The state has recorded 45 cases of a foodborne vibrio parahaemolyticus (Vp) infection over the past two months, most linked to Coffin Bay. Vp, causing gastro symptoms, is associated with eating undercooked seafood.

Primary Industries and Regions SA (PIRSA) biosecurity executive director Nathan Rhodes said an investigation into the outbreak’s cause was ongoing but “ultimately, we may not be able to pinpoint the exact cause”.

Angel Seafood chief executive Zac Halman said it had stood down casual workers amid the “devastating” effects of the closure.

About 50 permanent staff work across the business’s main operations at Coffin Bay and other oyster farms around the state.

Zac Halman of Angel Oysters says the closure is having a devastating effect.
Zac Halman of Angel Oysters says the closure is having a devastating effect.

“We’ll have a reasonable loss if produce does get recalled,” Mr Halman said. “We’ve got a lot of produce out in the marketplace.

“We’re in limbo at the moment. A loss like this is a pretty deep cut for everyone just before the Christmas period.”

However, Mr Halman said oyster farmers were resilient and this was a chance to ensure producers and those in the supply chain followed correct procedures.

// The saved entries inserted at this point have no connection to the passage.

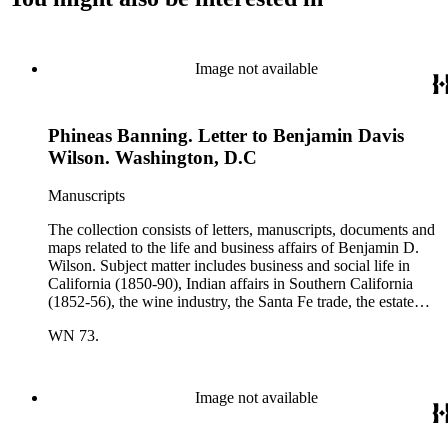
Image not available
Phineas Banning. Letter to Benjamin Davis
Wilson. Washington, D.C
Manuscripts
The collection consists of letters, manuscripts, documents and
maps related to the life and business affairs of Benjamin D.
Wilson. Subject matter includes business and social life in
California (1850-90), Indian affairs in Southern California
(1852-56), the wine industry, the Santa Fe trade, the estate
settlement of Solomon Sublette, and the early history of
WN 73.
Pasadena, San Marino, and Wilmington, California. There is
also a great deal of personal correspondence from Wilson's
wife Margaret S. Hereford Hereford Wilson, his daughters
Maria de Jesus Wilson Shorb, Ruth Wilson Patton, and Annie
Image not available
Wilson, his son John B. Wilson, Ruth's husband George S.
Patton, Sr., and many of Margaret's Hereford relatives. Also
included are diaries kept by Margaret, Ruth, and Annie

The association’s chairman, Rob Kerin, said growers were concerned about people’s perceptions of food safety problems affecting all producers, even though the closure only affected Coffin Bay. Vibrio parahaemolyticus is a bacteria occurring in coastal waters. It is believed environmental conditions may have recently caused changes to its amount in oyster production areas.

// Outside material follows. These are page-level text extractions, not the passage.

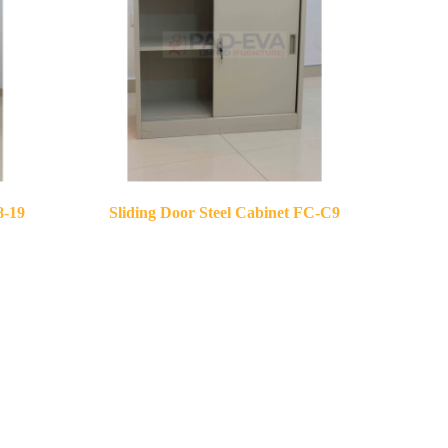
8-19
Sliding Door Steel Cabinet FC-C9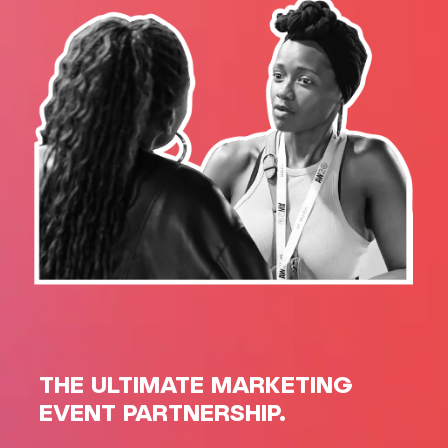
THE ULTIMATE MARKETING
EVENT PARTNERSHIP.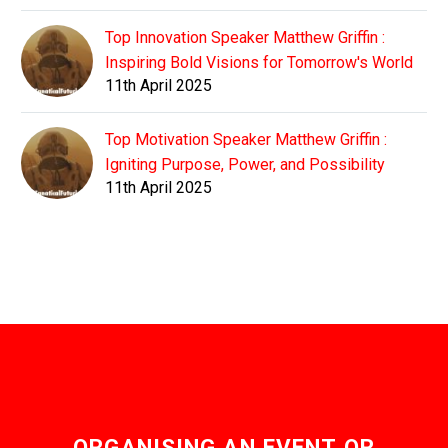
Top Innovation Speaker Matthew Griffin :
Inspiring Bold Visions for Tomorrow's World
11th April 2025
Top Motivation Speaker Matthew Griffin :
Igniting Purpose, Power, and Possibility
11th April 2025
ORGANISING AN EVENT OR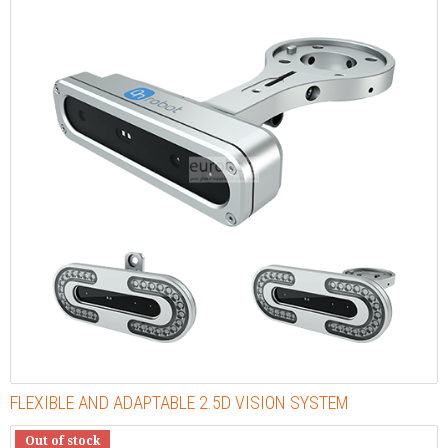
FLEXIBLE AND ADAPTABLE 2.5D VISION SYSTEM
Out of stock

Vp can cause illness if oysters are not kept at the right temperature, and are eaten raw. “This year, for some reason, we’re getting a lot more of it,” Mr Kerin said. “It may be because there’s been some big winds and a couple of rain events that may have stirred it up on the ocean floor and into the water column.”

PIRSA said testing was being undertaken on oysters and environmental conditions, including salinity and water temperature. Cases are being traced to where oysters were sourced and consumed and how they were transported and held.

One Mount Gambier man described the effects he experienced after eating 41 oysters in Coffin Bay on Wednesday, November 10.

After about 30 hours, he felt very light-headed, then experienced bad stomach cramps and started “shaking uncontrollably”. He said at one point he was “on the verge of unconsciousness”, lost his vision and had bad diarrhoea.